*** Supplied information Section Begins ***
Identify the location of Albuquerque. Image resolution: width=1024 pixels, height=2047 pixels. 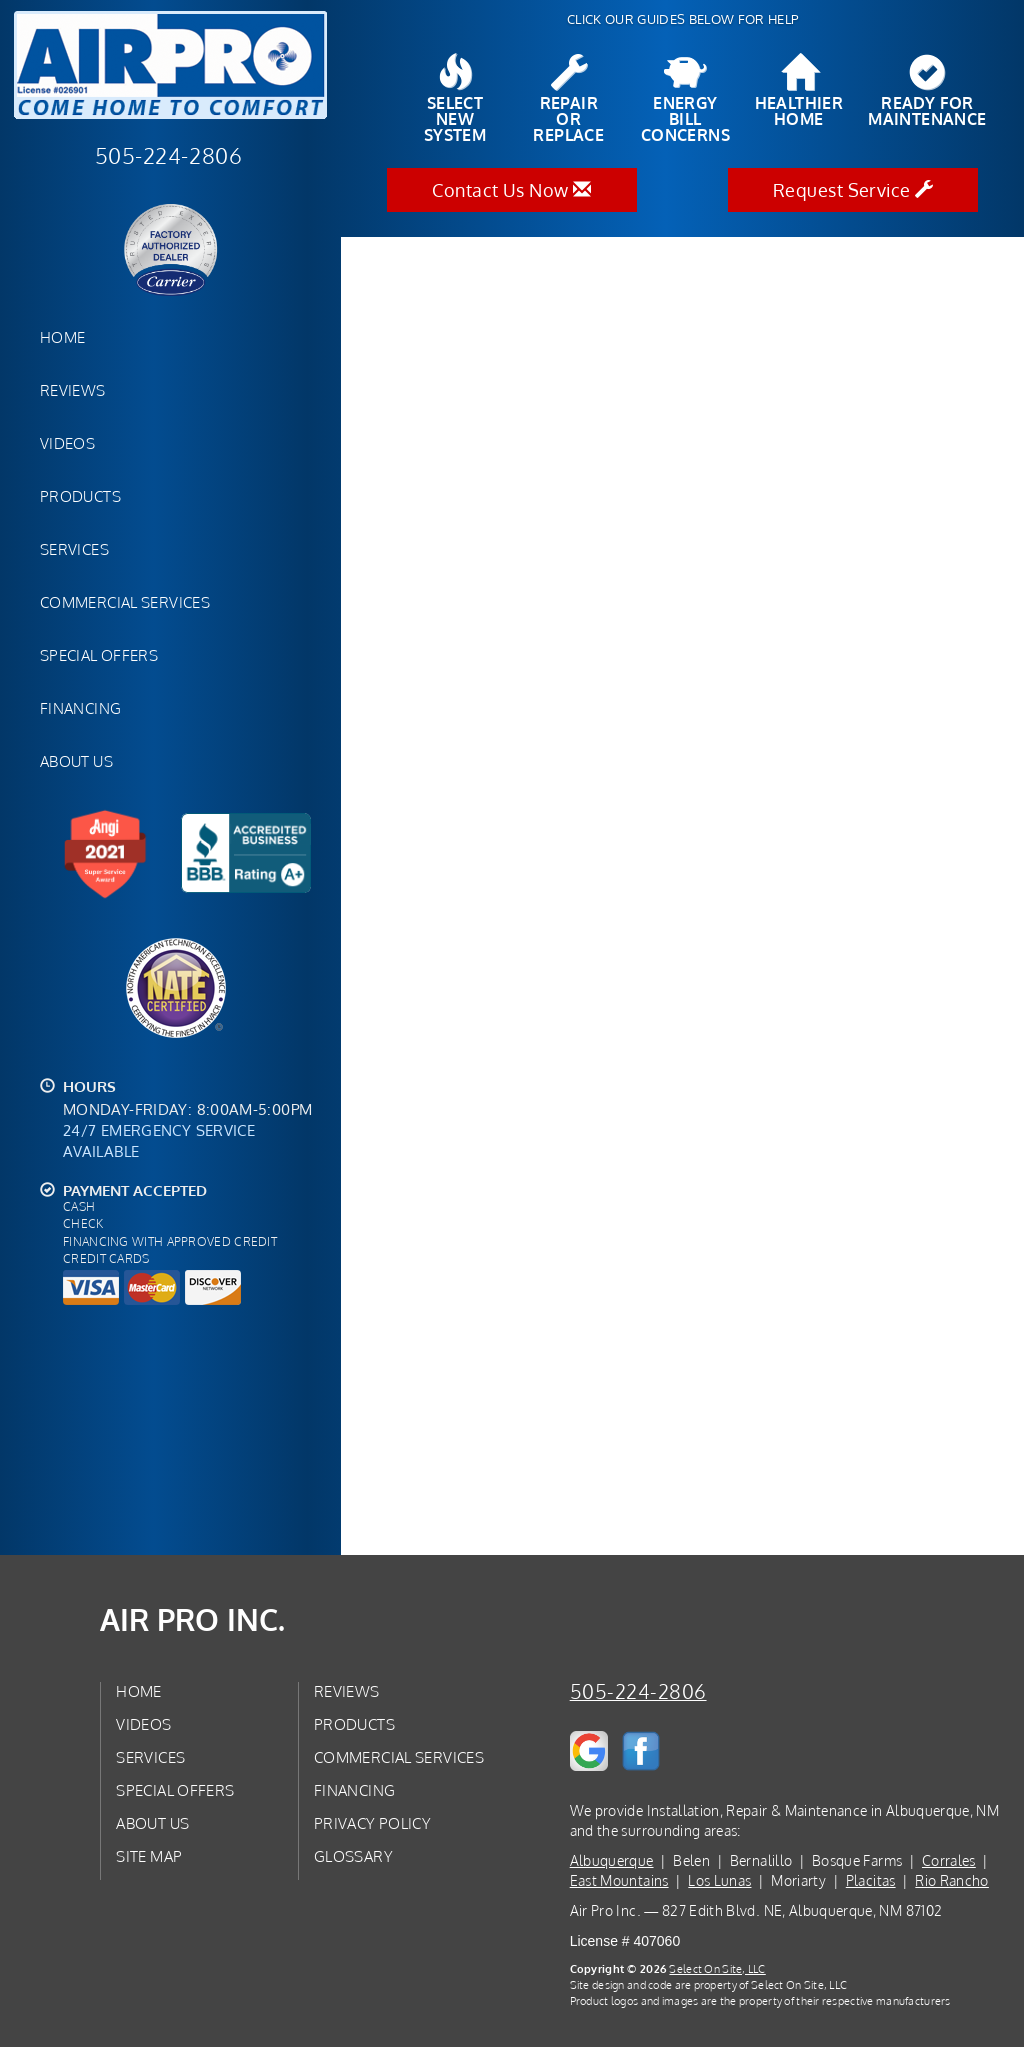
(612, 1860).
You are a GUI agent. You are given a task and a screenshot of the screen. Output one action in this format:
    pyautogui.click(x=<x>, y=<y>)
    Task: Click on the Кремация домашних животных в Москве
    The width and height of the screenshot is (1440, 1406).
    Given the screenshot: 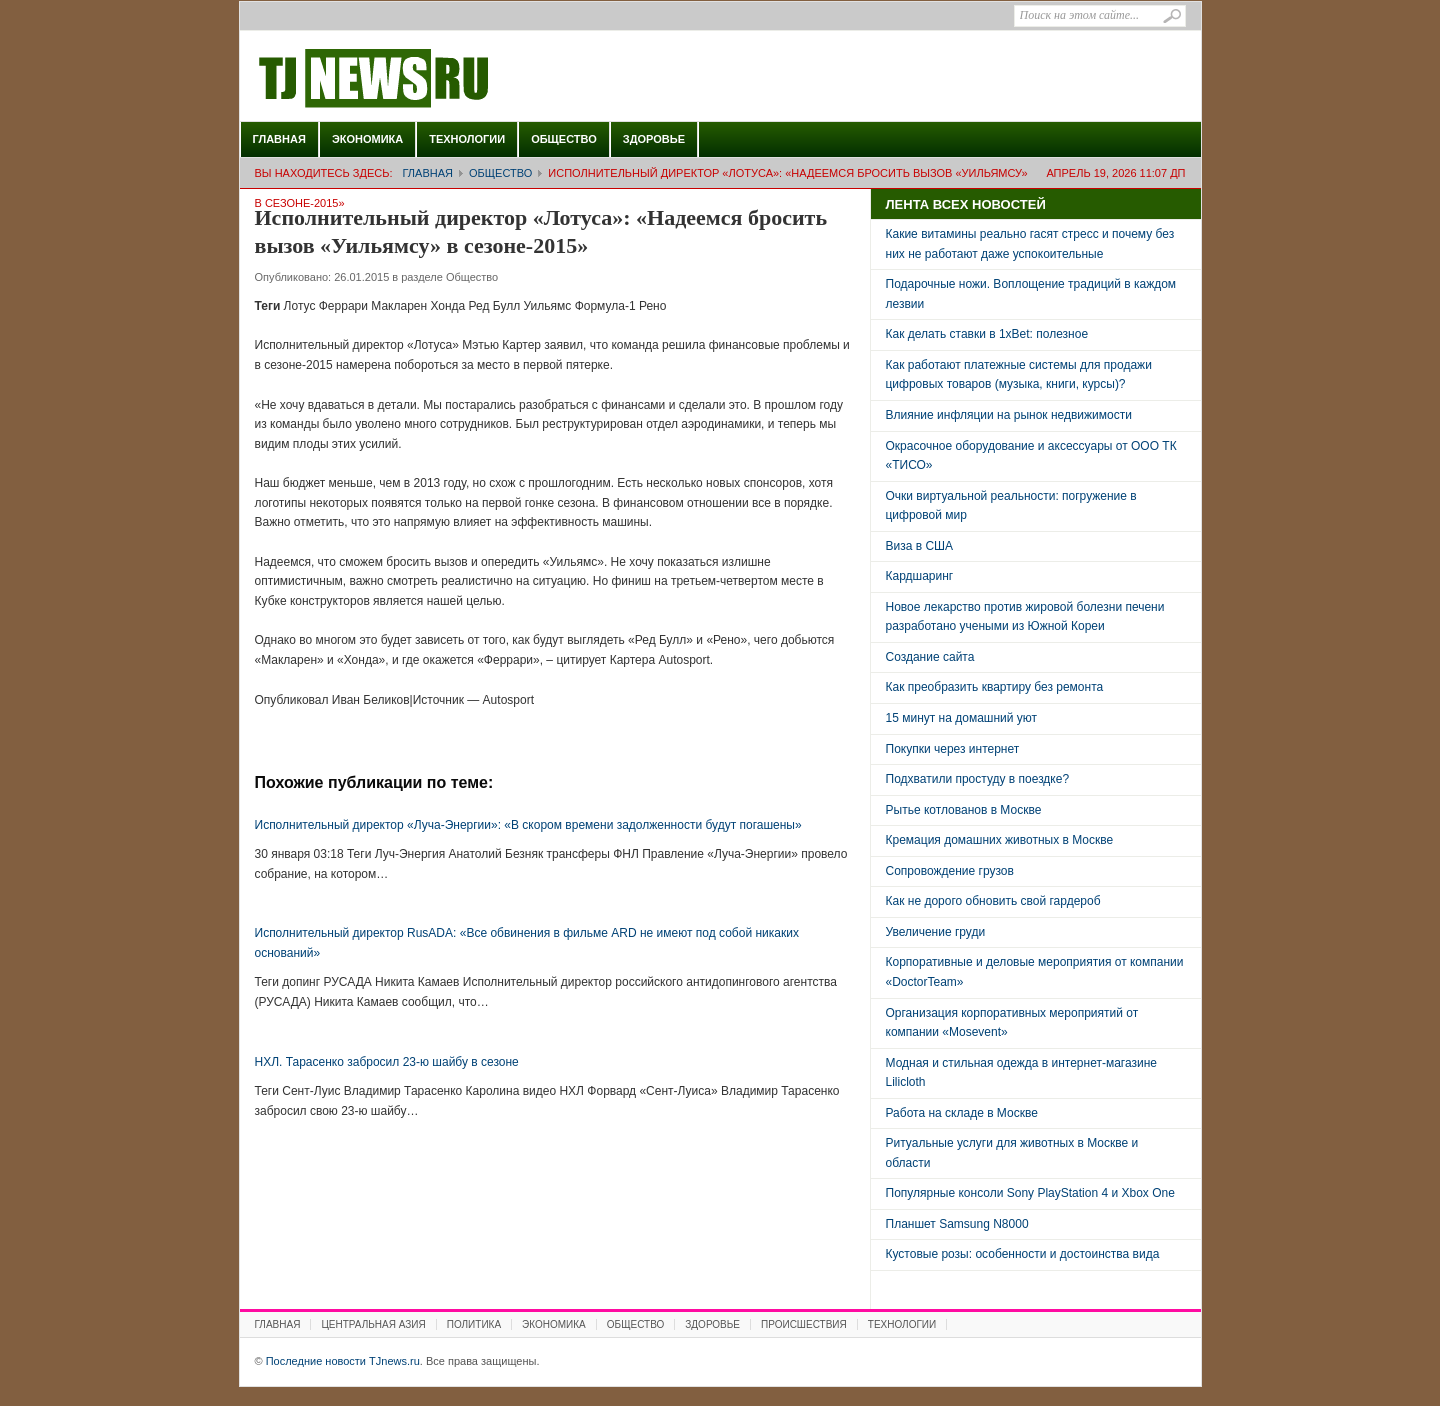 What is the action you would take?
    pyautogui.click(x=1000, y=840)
*** Supplied information Section Ends ***
**Problem description**
Would you copy, exactly, each line from the start of the listing above through the line with "Task: Click on", both ends included, but none of the pictures?

**Written solution**
Identify the location of Albuquerque. Image resolution: width=1024 pixels, height=2047 pixels. 
(612, 1860).
You are a GUI agent. You are given a task and a screenshot of the screen. Output one action in this format:
    pyautogui.click(x=<x>, y=<y>)
    Task: Click on the Кремация домашних животных в Москве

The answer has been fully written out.